Search the records for the word "agent" and report each line that has it.

▶ **Exercise input**
....................
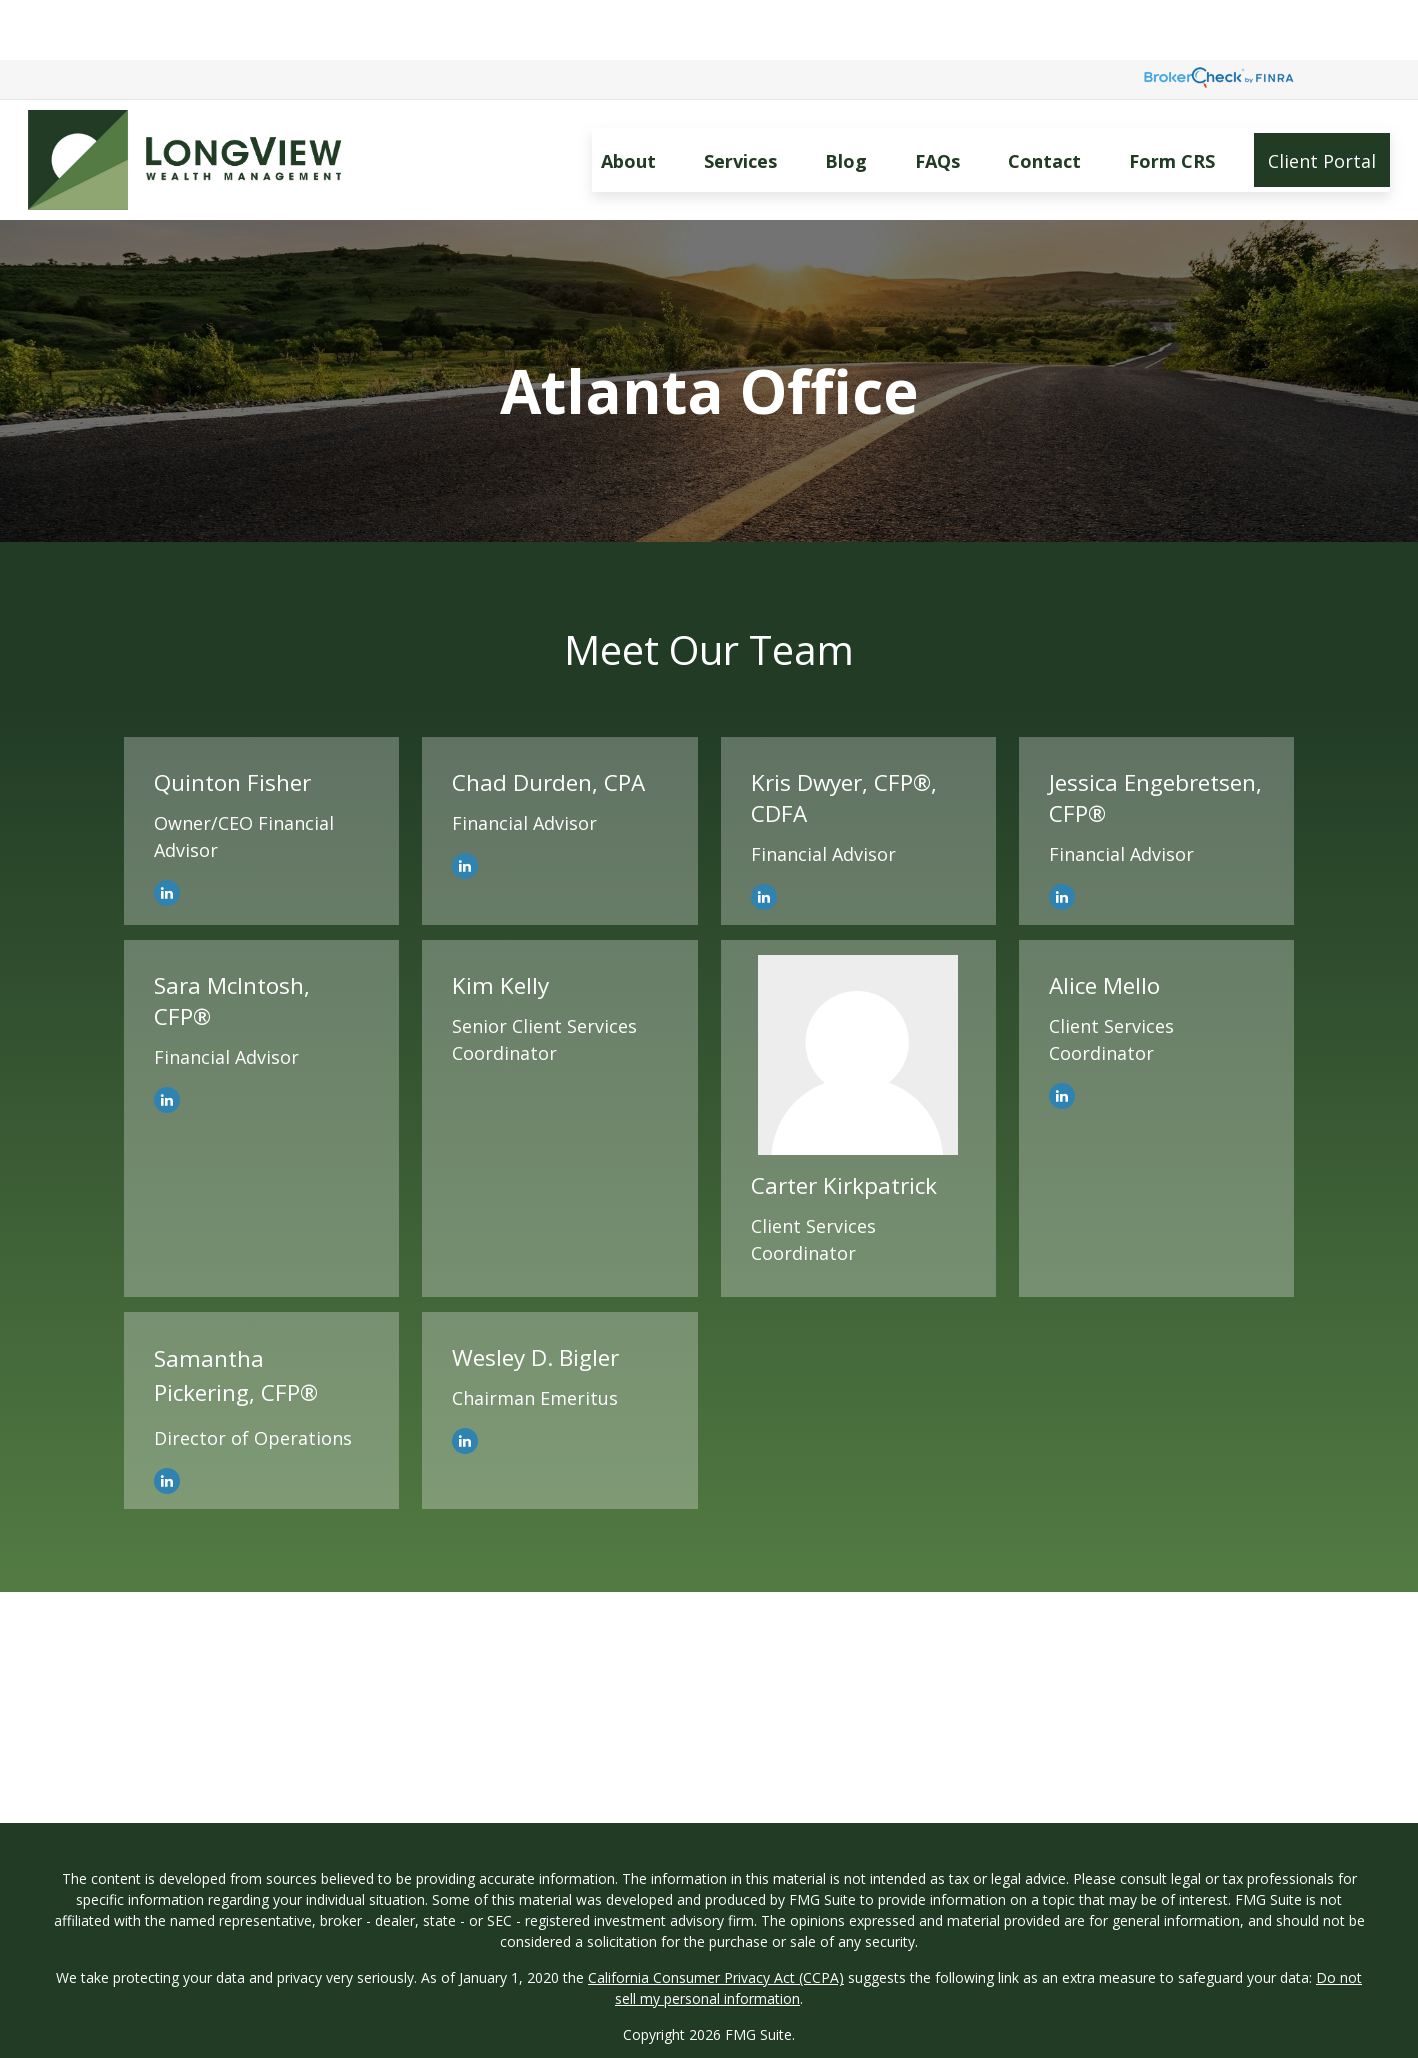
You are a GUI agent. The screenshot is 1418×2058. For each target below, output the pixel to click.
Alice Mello (1104, 925)
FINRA (710, 2031)
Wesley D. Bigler (535, 1297)
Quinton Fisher (232, 722)
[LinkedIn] (167, 833)
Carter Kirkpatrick (844, 1125)
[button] (628, 100)
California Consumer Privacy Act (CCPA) (716, 1917)
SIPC (751, 2031)
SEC (667, 2010)
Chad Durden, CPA (548, 722)
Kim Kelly (500, 925)
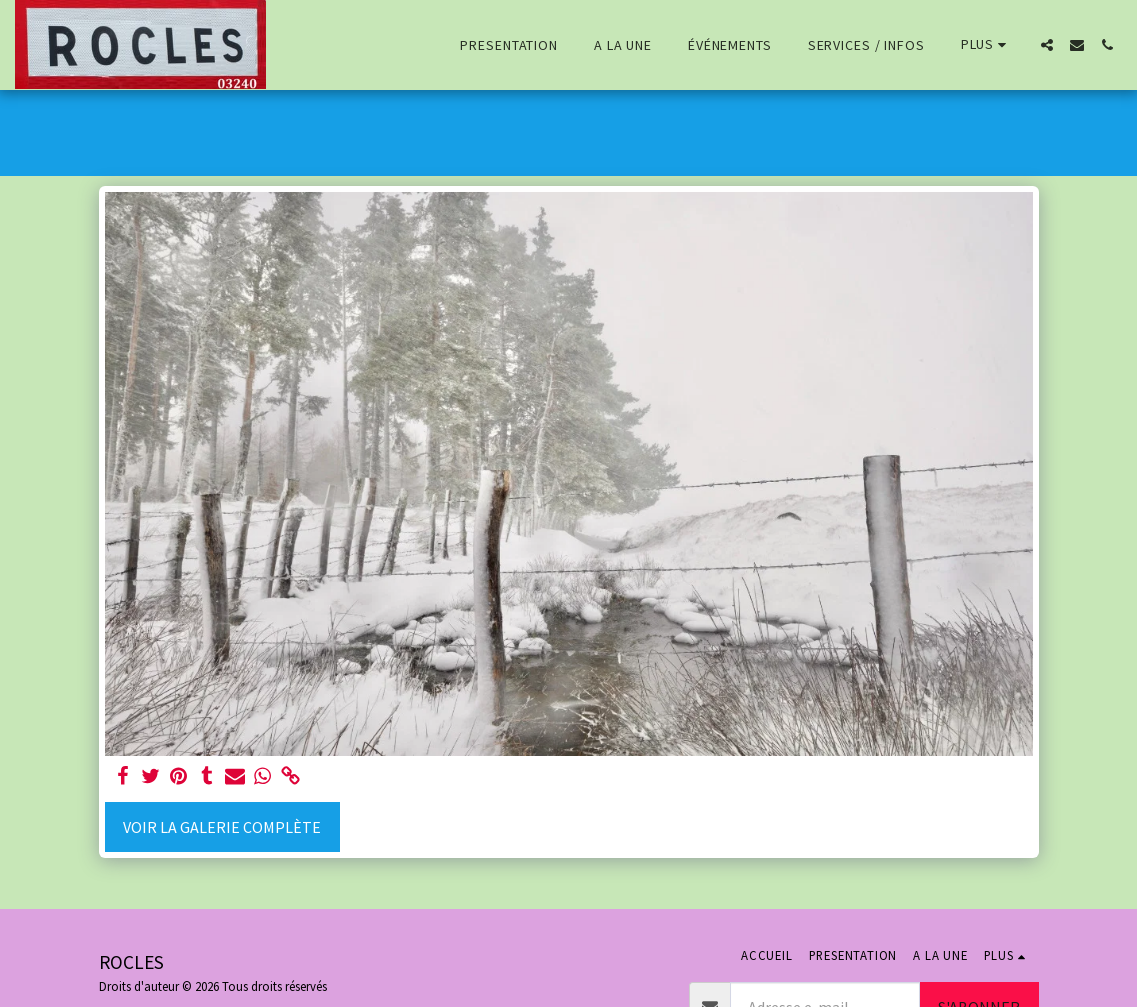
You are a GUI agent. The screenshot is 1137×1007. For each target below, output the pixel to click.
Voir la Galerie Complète (222, 827)
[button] (1047, 45)
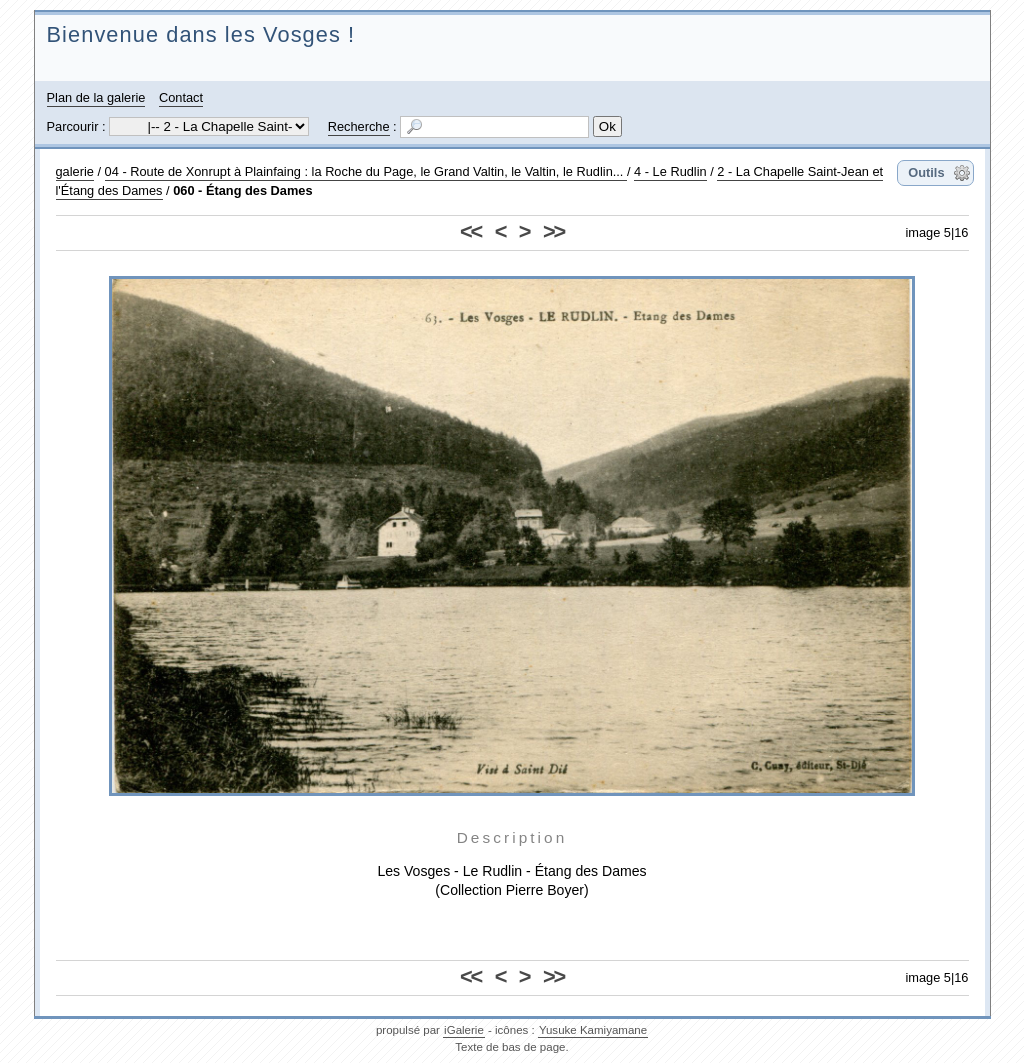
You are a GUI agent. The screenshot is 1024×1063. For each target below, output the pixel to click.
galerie (75, 171)
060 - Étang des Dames (242, 190)
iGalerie (464, 1030)
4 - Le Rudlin (670, 171)
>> (553, 231)
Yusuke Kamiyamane (593, 1030)
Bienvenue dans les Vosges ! (201, 34)
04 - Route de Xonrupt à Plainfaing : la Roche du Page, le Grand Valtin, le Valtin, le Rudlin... (366, 171)
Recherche (359, 126)
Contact (181, 97)
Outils (926, 172)
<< (470, 231)
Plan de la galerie (96, 97)
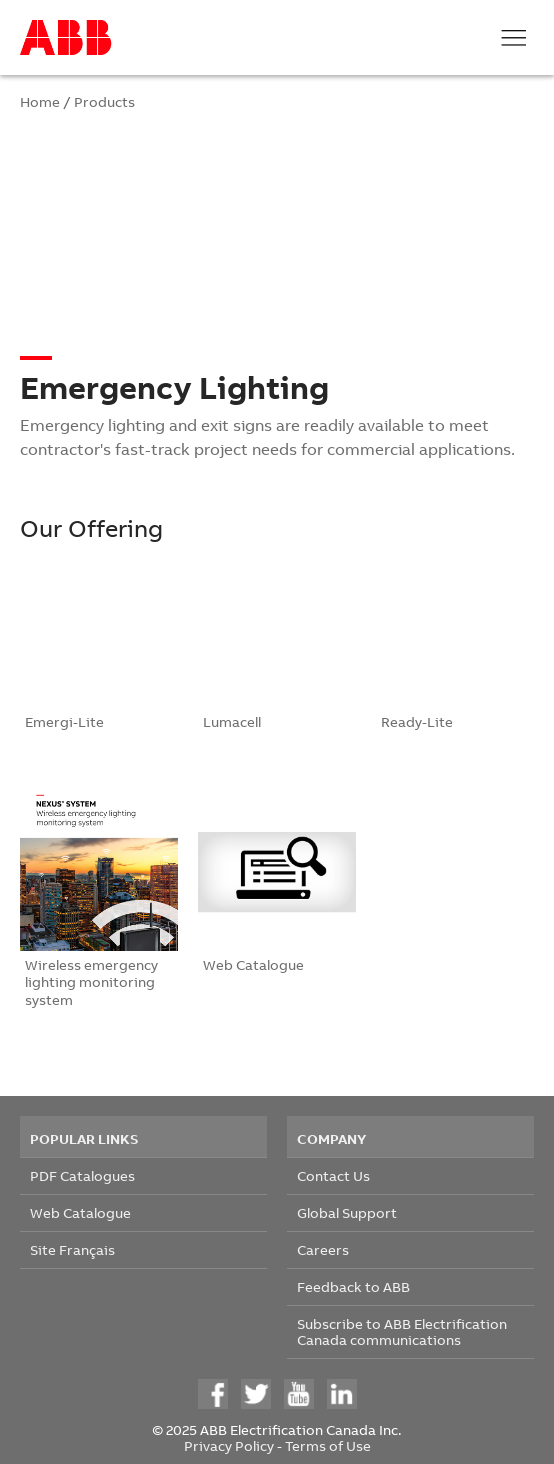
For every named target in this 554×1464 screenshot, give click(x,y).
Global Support (347, 1212)
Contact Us (333, 1175)
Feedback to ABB (353, 1286)
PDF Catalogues (82, 1175)
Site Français (72, 1249)
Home (40, 101)
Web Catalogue (80, 1212)
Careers (323, 1249)
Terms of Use (328, 1445)
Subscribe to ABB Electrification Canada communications (402, 1331)
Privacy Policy (229, 1445)
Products (104, 101)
....................
▶ **Response to the task**
You are a GUI agent. The screenshot is 1418×2058. For each target below, output the pixel to click.
You are a GUI agent. The screenshot is 1137×1007. For each target below, output the pixel to click.
You are a GUI agent. The screenshot is 1024×1063. For each target below, output the pixel to click.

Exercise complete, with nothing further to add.